A 1.5-kilometre beach — an artificial shore secluded from curious eyes — was virtually deserted, in contrast to a public beach near the capital. The three-lane highway leading from Malabo to Sipopo was mostly empty of traffic.
A hospital was added after the villas were built, but is unused, the sources said.
In 2014, a mall was built at the resort to house 50 shops, a bowling alley, two cinemas and a children’s play area.
But a hotel receptionist said the complex was not open yet, adding: “If you want to buy a souvenir, you will have to go to Malabo.” At night-time, shiny limousines arrived at a luxury restaurant to drop off diners.

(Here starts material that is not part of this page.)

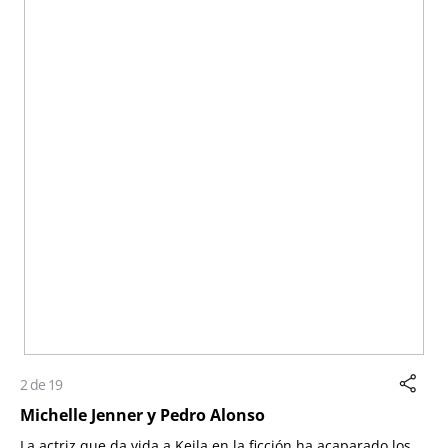
2 de 19
Michelle Jenner y Pedro Alonso
La actriz que da vida a Keila en la ficción ha acaparado los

Located on the mid-Atlantic coast of central Africa, Equatorial Guinea has flooded social media with messages of its allure as a holiday destination.
Plans to build a new passenger terminal at the airport in Bata city have also just received a 120-million-euro injection from the Development Bank of Central African States.
Figures for visitors are unavailable, and the tourism ministry in Malabo did not respond to requests for information. In the latest global compilation of figures posted by the World Bank, the number of tourists for Equatorial Guinea has been left blank.
But much of the tourism in evidence are business people, such as oil company workers, relaxing for a few days, or attending energy or economic conferences.
A few travel firms offer trips tailor-made for both luxury and adventure, but they also allude to the difficulties, notably of being allowed to enter the country.
“The country has been a mystery to outsiders, who were discouraged from entering by a difficult visa process and a lack of tourism infrastructure,” says the website of British tour operator Undiscovered Destinations.
The firm claimed, however, that “things are changing fast… with an excellent road network and numerous hotels springing up seemingly overnight.”
Few Equatoguineans have the chance of staying in such places. At Sipopo’s hotel, a basic room costs the equivalent of more than 200 euros ($224) a night, while exclusive accommodation tops 850 euros.
The discovery of vast oil reserves off the coast in the mid-1990s has boosted the country’s gross national income to a theoretical annual $19,500 per person per year, according to the UN Development Programme.
But that wealth benefits a small elite among the country’s 1.2 million inhabitants. More than two-thirds of Equatoguineans live below the poverty line, and 55 percent of the population aged over 15 are unemployed.